Col. Joseph L. Ryan, played by Frank Sinatra (From Here to Eternity), is an American POW in Italy during World War II. Ryan is imprisoned with a group of British soldiers who nickname him “Von Ryan” because his command decisions inadvertently help the Nazis. “Von Ryan” tries to redeem himself by plotting a daring escape across the Swiss Alps.
Reaction & Thoughts:
Very interesting actioner feels like a cousin of David Lean’s war epic The Bridge on the River Kwai (1957). If Lean’s movie emphasized British’s stiff-upper-lip wrongheadedness, Von Ryan’s Express latches onto American naiveté. It’s surprising to see a Hollywood war movie where the Britons are portrayed as far better soldiers than the Americans. Ryan’s ill-conceived choices result in the death of many soldiers, a curious thing that really adds an unexpected dimension to the movie.
Swiftly directed by Mark Robson from a screenplay by Wendell Mayes and Joseph Landon based on David Westheimer’s book, Von Ryan’s Express has great pace, never letting up — I particularly found the film’s climax very exciting. Most of the visual and sound effects don’t show their age — the miniatures and matte work are well-integrated into the narrative — and you always feel fully engaged.

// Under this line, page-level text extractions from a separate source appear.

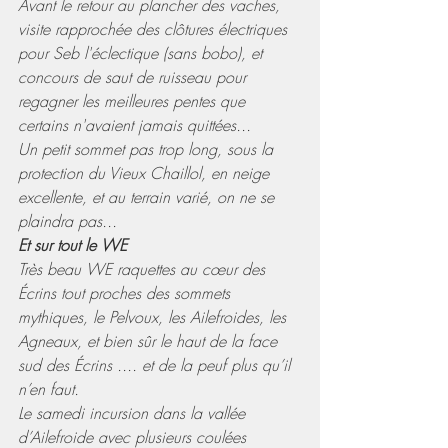
Avant le retour au plancher des vaches, 
visite rapprochée des clôtures électriques 
pour Seb l'éclectique (sans bobo), et 
concours de saut de ruisseau pour 
regagner les meilleures pentes que 
certains n'avaient jamais quittées...
Un petit sommet pas trop long, sous la 
protection du Vieux Chaillol, en neige 
excellente, et au terrain varié, on ne se 
plaindra pas...
Et sur tout le WE
Très beau WE raquettes au cœur des 
Écrins tout proches des sommets 
mythiques, le Pelvoux, les Ailefroides, les 
Agneaux, et bien sûr le haut de la face 
sud des Écrins .... et de la peuf plus qu’il 
n’en faut.
Le samedi incursion dans la vallée 
d’Ailefroide avec plusieurs coulées 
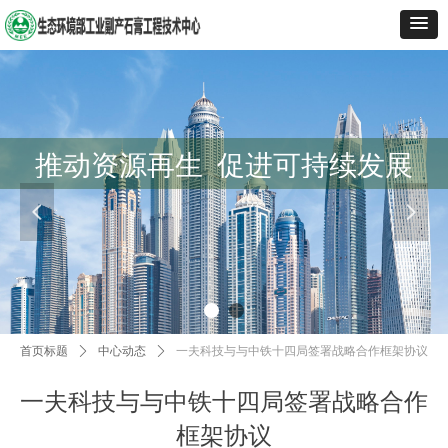
推动资源再生 促进可持续发展
넳
넲
首页标题
ꄲ
中心动态
ꄲ
一夫科技与与中铁十四局签署战略合作框架协议
一夫科技与与中铁十四局签署战略合作
框架协议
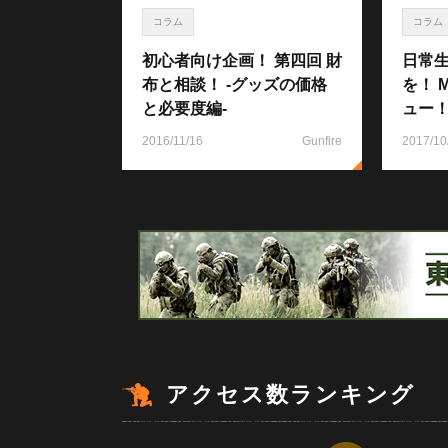
コラム
コラム
初心者向け企画！ 第四回 財
日常
布と相談！ -グッズの価格
を！ M
と必要度編-
ュー
2016/11/16
Gunfire
2017/10
アクセス数ランキング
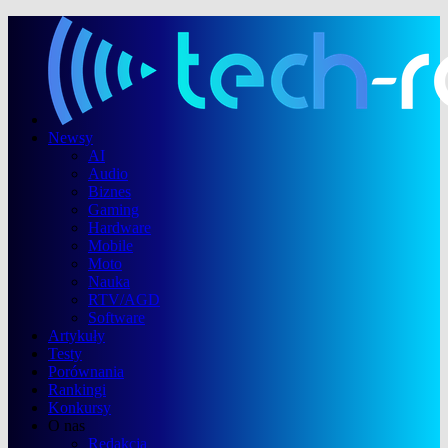
Newsy
AI
Audio
Biznes
Gaming
Hardware
Mobile
Moto
Nauka
RTV/AGD
Software
Artykuły
Testy
Porównania
Rankingi
Konkursy
O nas
Redakcja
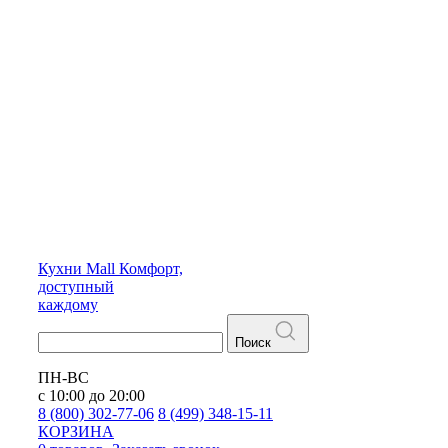
Кухни
Mall
Комфорт,
доступный
каждому
Поиск
ПН-ВС
с 10:00 до 20:00
8 (800) 302-77-06
8 (499) 348-15-11
КОРЗИНА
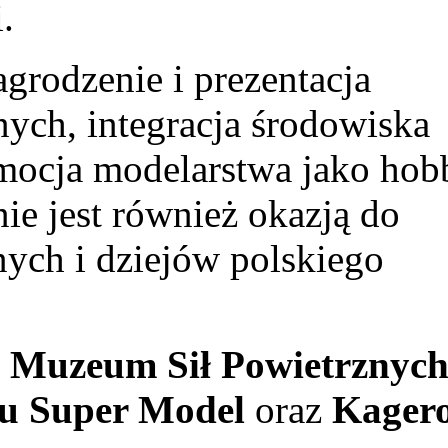
.
grodzenie i prezentacja
ych, integracja środowiska
omocja modelarstwa jako hob
ie jest również okazją do
nych i dziejów polskiego
:
Muzeum Sił Powietrznyc
u Super Model
oraz
Kager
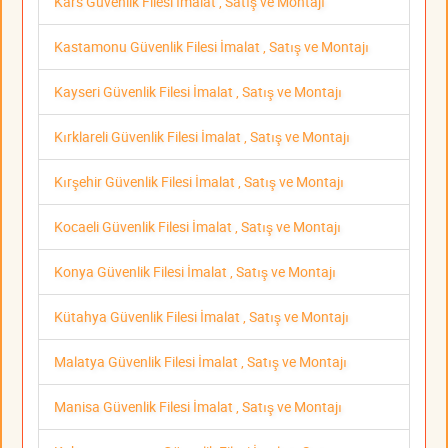
Kars Güvenlik Filesi İmalat , Satış ve Montajı
Kastamonu Güvenlik Filesi İmalat , Satış ve Montajı
Kayseri Güvenlik Filesi İmalat , Satış ve Montajı
Kırklareli Güvenlik Filesi İmalat , Satış ve Montajı
Kırşehir Güvenlik Filesi İmalat , Satış ve Montajı
Kocaeli Güvenlik Filesi İmalat , Satış ve Montajı
Konya Güvenlik Filesi İmalat , Satış ve Montajı
Kütahya Güvenlik Filesi İmalat , Satış ve Montajı
Malatya Güvenlik Filesi İmalat , Satış ve Montajı
Manisa Güvenlik Filesi İmalat , Satış ve Montajı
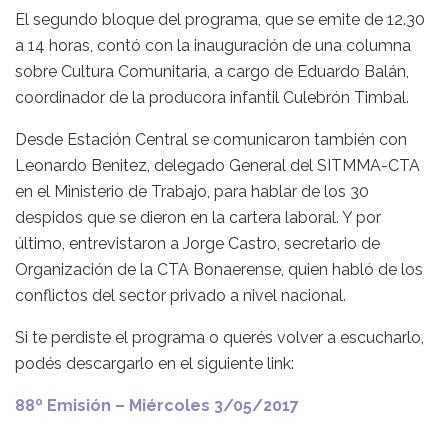
El segundo bloque del programa, que se emite de 12.30
a 14 horas, contó con la inauguración de una columna
sobre Cultura Comunitaria, a cargo de Eduardo Balán,
coordinador de la producora infantil Culebrón Timbal.
Desde Estación Central se comunicaron también con
Leonardo Benitez, delegado General del SITMMA-CTA
en el Ministerio de Trabajo, para hablar de los 30
despidos que se dieron en la cartera laboral. Y por
último, entrevistaron a Jorge Castro, secretario de
Organización de la CTA Bonaerense, quien habló de los
conflictos del sector privado a nivel nacional.
Si te perdiste el programa o querés volver a escucharlo,
podés descargarlo en el siguiente link:
88º Emisión – Miércoles 3/05/2017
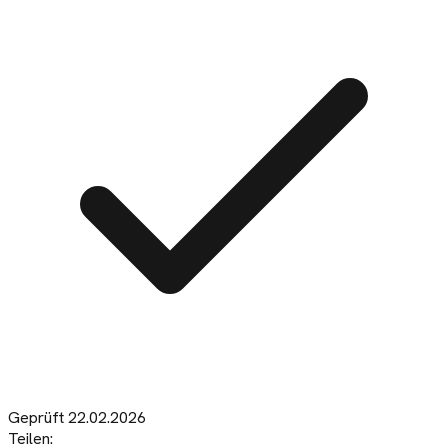
Geprüft
22.02.2026
Teilen:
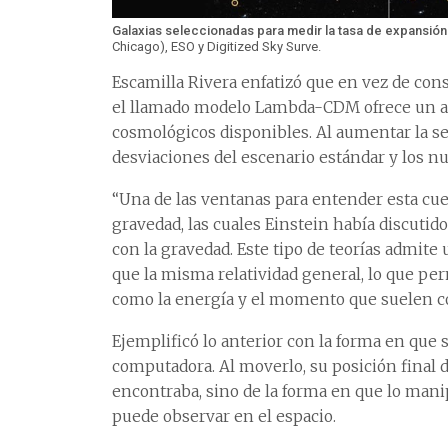
Galaxias seleccionadas para medir la tasa de expansión
Chicago), ESO y Digitized Sky Surve.
Escamilla Rivera enfatizó que en vez de con
el llamado modelo Lambda-CDM ofrece un aju
cosmológicos disponibles. Al aumentar la s
desviaciones del escenario estándar y los n
“Una de las ventanas para entender esta cues
gravedad, las cuales Einstein había discutid
con la gravedad. Este tipo de teorías admit
que la misma relatividad general, lo que per
como la energía y el momento que suelen co
Ejemplificó lo anterior con la forma en que s
computadora. Al moverlo, su posición final d
encontraba, sino de la forma en que lo mani
puede observar en el espacio.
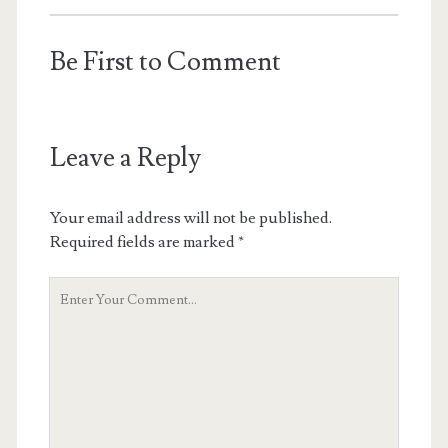
Be First to Comment
Leave a Reply
Your email address will not be published.
Required fields are marked
*
Your
Comment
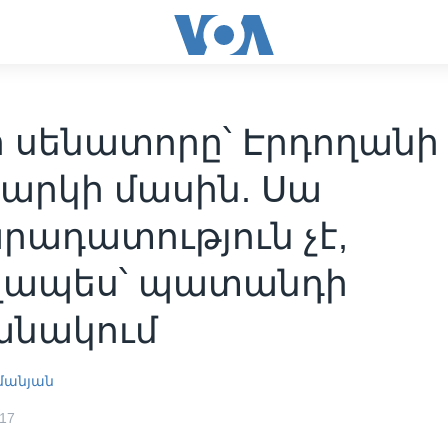
ի սենատորը՝ Էրդողանի
արկի մասին. Սա
րադատություն չէ,
ապես՝ պատանդի
նակում
մանյան
017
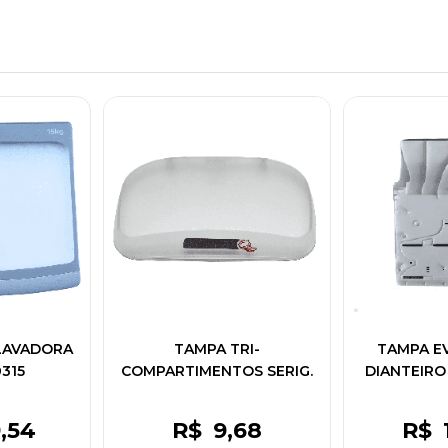
LAVADORA
TAMPA TRI-
TAMPA E
0315
COMPARTIMENTOS SERIG.
DIANTEIRO
NACIONAL W10523808
674
9
,54
R$
9
,68
R$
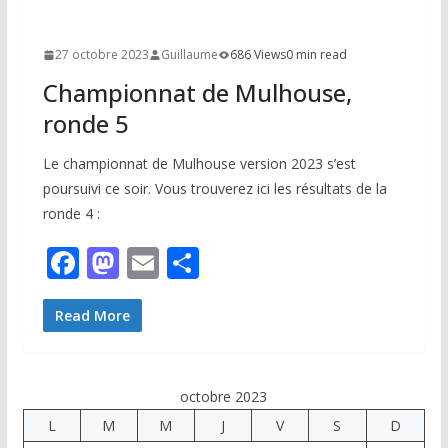
27 octobre 2023
Guillaume
686 Views
0 min read
Championnat de Mulhouse,
ronde 5
Le championnat de Mulhouse version 2023 s’est
poursuivi ce soir. Vous trouverez ici les résultats de la
ronde 4 :
F
M
E
P
ac
as
m
ar
e
to
ai
ta
Read More
b
d
l
g
o
o
er
octobre 2023
o
n
L
M
M
J
V
S
D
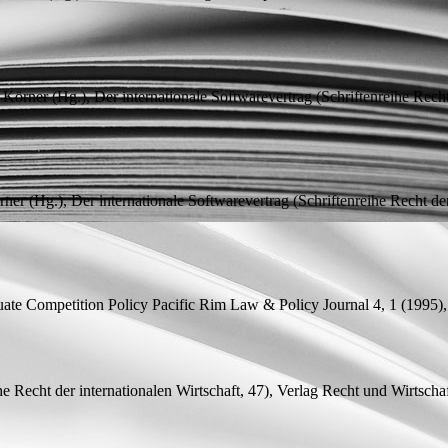
 Körner (
Hg.
), Der internationale Softwarevertrag (Schriftenreihe Recht
rner (
Hg.
), Der internationale Softwarevertrag (Schriftenreihe Recht de
uate Competition Policy
Pacific Rim Law & Policy Journal 4, 1 (1995),
he Recht der internationalen Wirtschaft, 47), Verlag Recht und Wirtsch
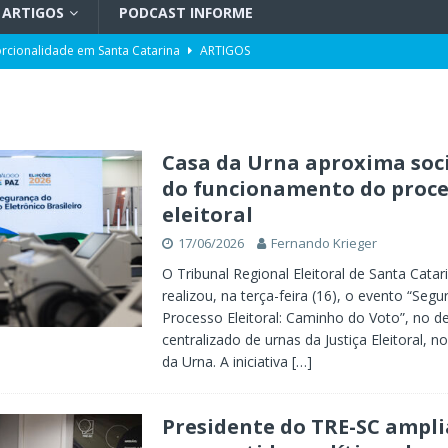
ARTIGOS
PODCAST INFORME
orcionalidade em Santa Catarina
ARTIGOS
do por portos e milho após reuniões em Assunção
POLÍTICA
uetzenreiter, candidato ao Senado pelo Missão
TV INFORME BLUMENAU
para doação de sangue
POLÍTICA
Casa da Urna aproxima soc
do funcionamento do proce
ento da história no Ideb
X. DESTAQUES
eleitoral
r desinformação e uso de inteligência artificial
POLÍTICA
17/06/2026
Fernando Krieger
O Tribunal Regional Eleitoral de Santa Catar
realizou, na terça-feira (16), o evento “Seg
Processo Eleitoral: Caminho do Voto”, no d
centralizado de urnas da Justiça Eleitoral,
da Urna. A iniciativa
[…]
Presidente do TRE-SC ampli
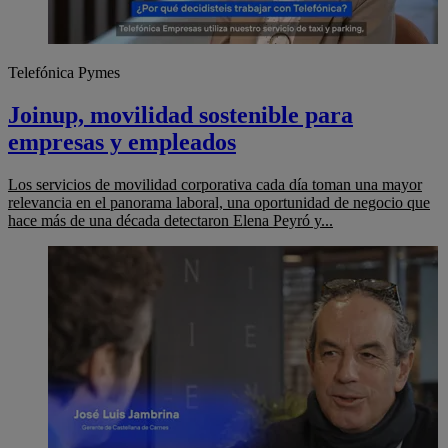
Telefónica Pymes
Joinup, movilidad sostenible para
empresas y empleados
Los servicios de movilidad corporativa cada día toman una mayor
relevancia en el panorama laboral, una oportunidad de negocio que
hace más de una década detectaron Elena Peyró y...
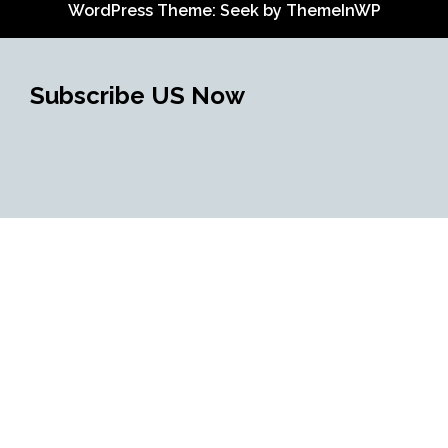
WordPress Theme: Seek by
ThemeInWP
Subscribe US Now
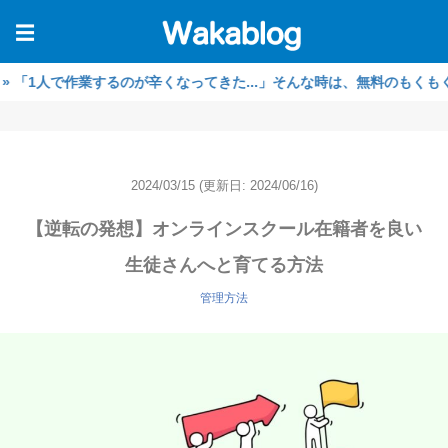
☰
で作業するのが辛くなってきた...」そんな時は、無料のもくもく作業会
2024/03/15
(更新日: 2024/06/16)
【逆転の発想】オンラインスクール在籍者を良い
生徒さんへと育てる方法
管理方法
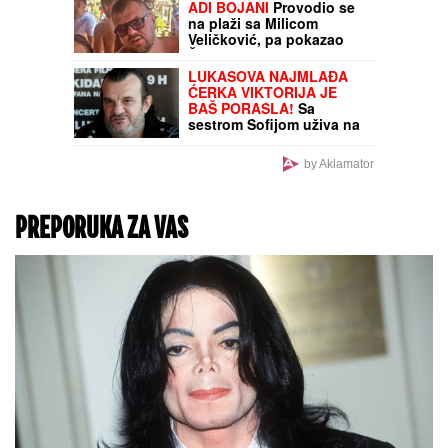
ADI BOJANI
Provodio se
na plaži sa Milicom
Veličković, pa pokazao
ŠTA RADE KRUNA I ON: U
prvom planu tetovaža
LUKASOVA NAJMLAĐA
koju je posvetio
ĆERKA VIKTORIJA JE
naslednici (FOTO)
BAŠ PORASLA!
Sa
sestrom Sofijom uživa na
moru: Ponosna mama
Sonja pokazala fotke,
by Aklamator
puno joj srce
PREPORUKA ZA VAS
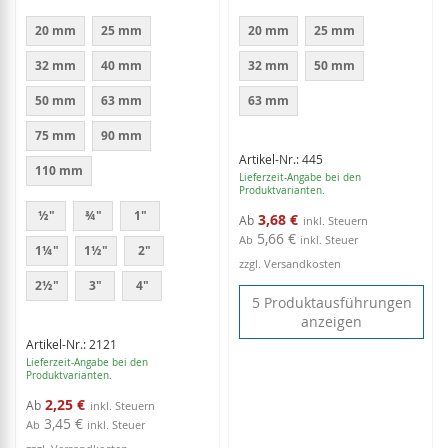
20 mm
25 mm
20 mm
25 mm
32 mm
40 mm
32 mm
50 mm
50 mm
63 mm
63 mm
75 mm
90 mm
Artikel-Nr.: 445
110 mm
Lieferzeit-Angabe bei den
Produktvarianten.
½"
¾"
1"
3,68 €
Ab
5,66 €
Ab
inkl. Steuer
1¼"
1½"
2"
zzgl. Versandkosten
2½"
3"
4"
5 Produktausführungen
anzeigen
Artikel-Nr.: 2121
Lieferzeit-Angabe bei den
Produktvarianten.
2,25 €
Ab
3,45 €
Ab
inkl. Steuer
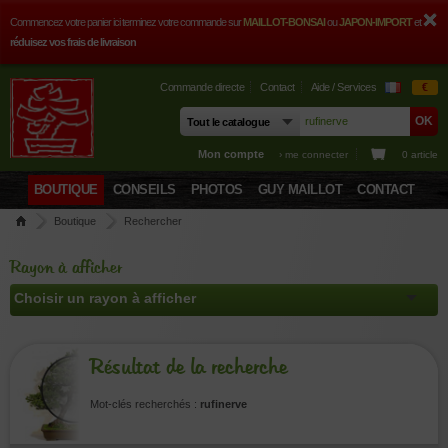
Commencez votre panier ici terminez votre commande sur
MAILLOT-BONSAI
ou
JAPON-IMPORT
et
réduisez vos frais de livraison
Commande directe
Contact
Aide / Services
€
Mon compte
› me connecter
0 article
BOUTIQUE
CONSEILS
PHOTOS
GUY MAILLOT
CONTACT
Boutique
Rechercher
Rayon à afficher
Résultat de la recherche
Mot-clés recherchés :
rufinerve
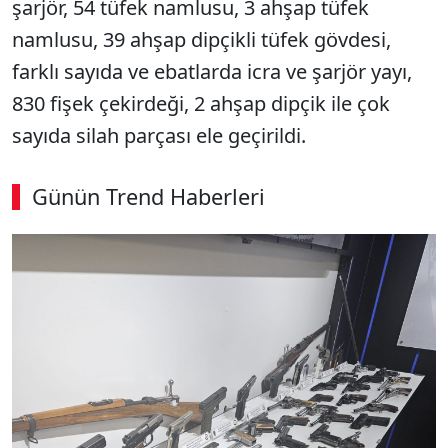
şarjör, 54 tüfek namlusu, 3 ahşap tüfek
namlusu, 39 ahşap dipçikli tüfek gövdesi,
farklı sayıda ve ebatlarda icra ve şarjör yayı,
830 fişek çekirdeği, 2 ahşap dipçik ile çok
sayıda silah parçası ele geçirildi.
Günün Trend Haberleri
00:02
/ 08:15
Sesi Aç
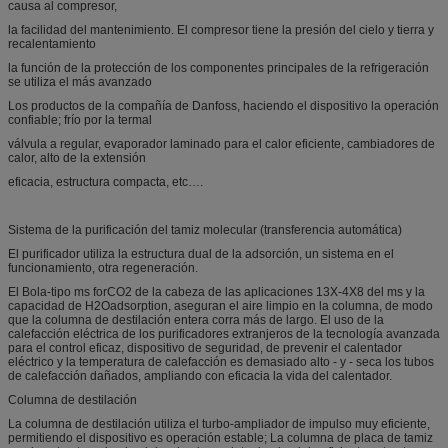
causa al compresor,
la facilidad del mantenimiento. El compresor tiene la presión del cielo y tierra y
recalentamiento
la función de la protección de los componentes principales de la refrigeración
se utiliza el más avanzado
Los productos de la compañía de Danfoss, haciendo el dispositivo la operación
confiable; frío por la termal
válvula a regular, evaporador laminado para el calor eficiente, cambiadores de
calor, alto de la extensión
eficacia, estructura compacta, etc….
Sistema de la purificación del tamiz molecular (transferencia automática)
El purificador utiliza la estructura dual de la adsorción, un sistema en el
funcionamiento, otra regeneración.
El Bola-tipo ms forCO2 de la cabeza de las aplicaciones 13X-4X8 del ms y la
capacidad de H2Oadsorption, aseguran el aire limpio en la columna, de modo
que la columna de destilación entera corra más de largo. El uso de la
calefacción eléctrica de los purificadores extranjeros de la tecnología avanzada
para el control eficaz, dispositivo de seguridad, de prevenir el calentador
eléctrico y la temperatura de calefacción es demasiado alto - y - seca los tubos
de calefacción dañados, ampliando con eficacia la vida del calentador.
Columna de destilación
La columna de destilación utiliza el turbo-ampliador de impulso muy eficiente,
permitiendo el dispositivo es operación estable; La columna de placa de tamiz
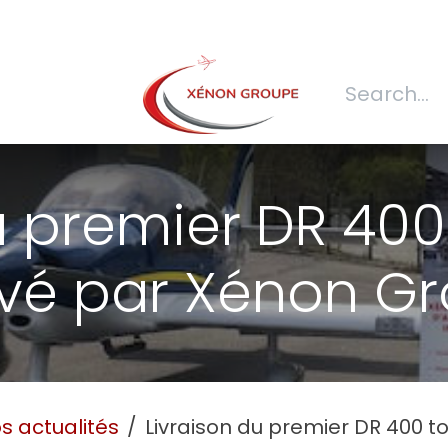
s
Join us
REQUEST FOR QUOTATION
Connexion
Refecti
u premier DR 40
vé par Xénon G
s actualités
Livraison du premier DR 400 totalement rénov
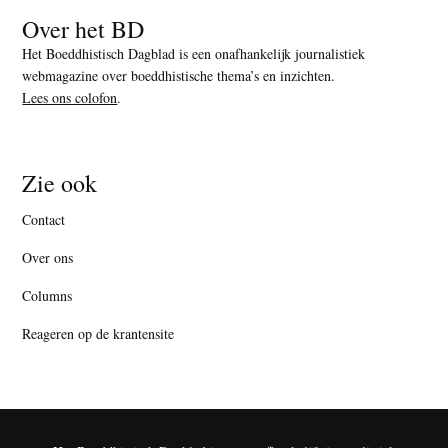
Over het BD
Het Boeddhistisch Dagblad is een onafhankelijk journalistiek
webmagazine over boeddhistische thema’s en inzichten.
Lees ons colofon
.
Zie ook
Contact
Over ons
Columns
Reageren op de krantensite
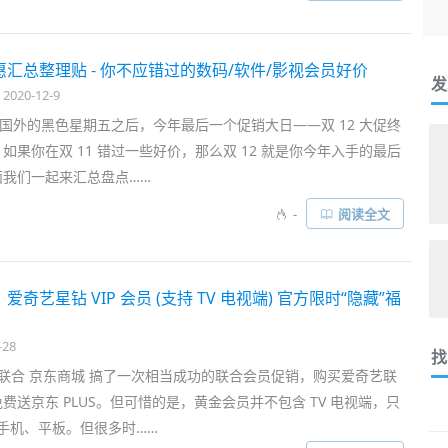
！！这个组合价可以说是绝对的超值了，对于喜欢看剧看电视，同时又有
优惠汇总整理贴 - 你不应错过的数码/软件/影视会员好价
发
2020-12-9
 和国外的黑色星期五之后，今年最后一个促销大日——双 12 大促终
如果你在双 11 错过一些好价，那么双 12 就是你今年入手的最后
面我们一起来汇总盘点……
-
阅读全文
元！爱奇艺星钻 VIP 会员 (支持 TV 电视端) 官方限时“隐藏”福
-28
找
 联合 京东商城 搞了一次相当成功的联合会员促销，购买爱奇艺联
费送京东 PLUS。但可惜的是，黄金会员并不包含 TV 电视端，只
、手机、平板。但很多时……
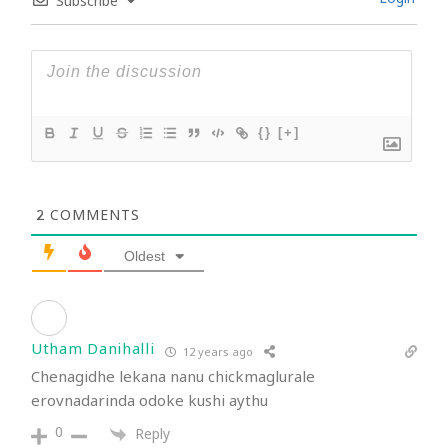
Login
Subscribe
{}
[+]
2
COMMENTS
Oldest
Utham Danihalli
12 years ago
Chenagidhe lekana nanu chickmaglurale
erovnadarinda odoke kushi aythu
0
Reply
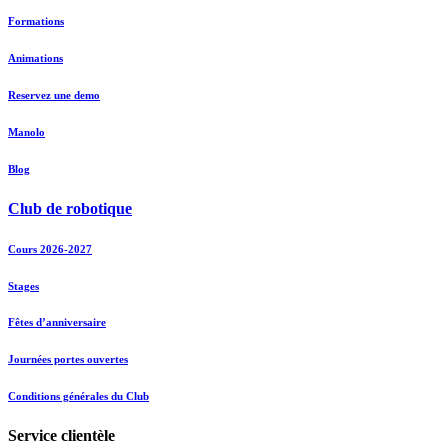
Formations
Animations
Reservez une demo
Manolo
Blog
Club de robotique
Cours 2026-2027
Stages
Fêtes d’anniversaire
Journées portes ouvertes
Conditions générales du Club
Service clientèle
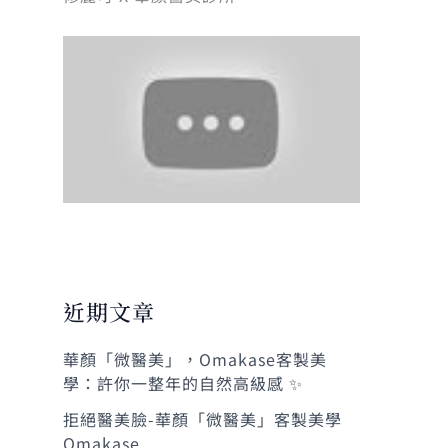
近期文章
華顏「微醫美」，Omakase客製美
學：許你一整年的自然高級感 ✨
拒絕醫美臉-華顏「微醫美」客製美學
Omakase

Sinatra is a bit too laid back — perhaps done on purpose in order to accentuate the character’s inefficiency — but Trevor Howard (Ryan’s Daughter), who plays a British officer, is forceful and charismatic. The supporting characters could have benefited from more exposition, but this is an action movie so not fleshing out minor characters is not a huge problem. Aldofo Celi (Thunderball) plays a cowardly fascist. Fans of TV’s Knight Rider will enjoy seeing the late Edward Mulhare as a chaplain.
Jerry Goldsmith’s (Planet of the Apes and The Omen) music score reinforces the film’s many exciting sequences. Nicely shot by veteran cameraman William Daniels (Greta Garbo’s favorite cinematographer).
Conclusions & Final Thoughts:
Von Ryan’s Express has some fantastic action set-pieces, but the thrills aren’t operating in a vacuum — the insane nature of the combat experience is an essential element of the narrative. It’s an action-packed war movie with a brain. Color, 117 minutes, Not Rated.